Reinvigorating the regulatory reform agenda in services offers a concrete path to lift productivity and output in the years to come, complementing earlier waves of network-sector liberalisation.

References

Adilbish, O E, D A Cerdeiro, R A Duval, G H Hong, L Mazzone, L Rotunno, H H Toprak and M Vaziri (2025), “Europe’s productivity weakness: Firm-level roots and remedies”, VoxEU.org, 24 February.

Andrews, D, B Égert, C de La Maisonneuve and C Castle (2025a), “Regulation and growth: Lessons from nearly 50 years of product market reforms”, VoxEU.org, 1 July 2025.

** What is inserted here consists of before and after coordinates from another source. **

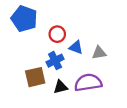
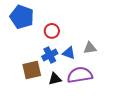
blue triangle: (76, 47) -> (69, 53), moved

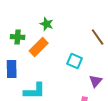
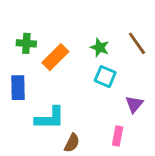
green star: (47, 24) -> (100, 47), moved

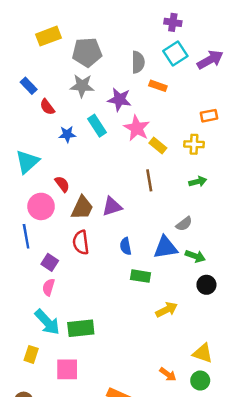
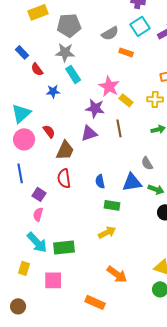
gray semicircle: (138, 62) -> (110, 33), turned 60
purple star: (119, 99) -> (95, 108), moved
cyan rectangle: (97, 126) -> (73, 74), moved
pink circle: (41, 206) -> (24, 139), moved
purple triangle: (112, 206) -> (89, 133), moved
gray semicircle: (184, 224) -> (147, 163), turned 96
yellow arrow: (167, 310) -> (107, 232), moved
orange arrow: (168, 374) -> (117, 274), moved, size x1.5

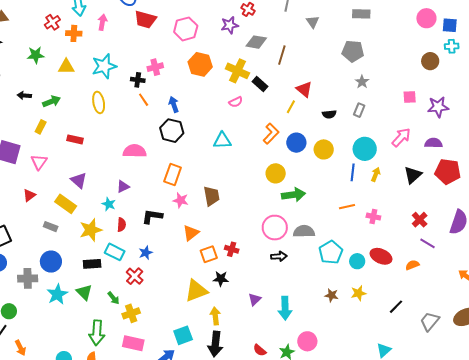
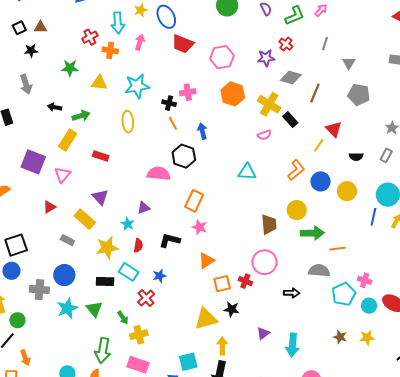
gray pentagon: (353, 51) -> (359, 95), moved
yellow rectangle: (41, 127) -> (68, 140), size x1.5
black hexagon: (172, 131) -> (184, 156), moved
brown trapezoid: (211, 196) -> (269, 224), moved
orange line: (347, 207) -> (337, 249), moved
pink cross: (373, 217) -> (365, 280), moved
pink circle: (275, 228) -> (264, 262), moved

Andrews, D, B Égert, C de La Maisonneuve and C Castle (2025b), “Regulation and growth: lessons from nearly 50 years of product market reforms”, OECD Economics Department Working Paper No. 1835.

Andrews, D and B Égert (2026), “Regulation and growth reloaded: Lessons from 25 years of retail trade and professional services reforms”, OECD Economics Department Working Paper No. 1860.

Bourlès, R, G Cette, J Lopez, J Mairesse and G Nicoletti (2013), “Do product market regulations in upstream sectors curb productivity growth?”, Review of Economics and Statistics 95(5): 1750-1768.

Cette, G, A Gruber, D Michou and C Pak (2026), “New OECD indicators of retail trade and professional services regulation: methods and data”, OECD working paper (forthcoming).

Impullitti, G and P Rendahl (2025), “The price of power: Why rising markups hurt innovation and widen inequality”, VoxEU.org, 13 March.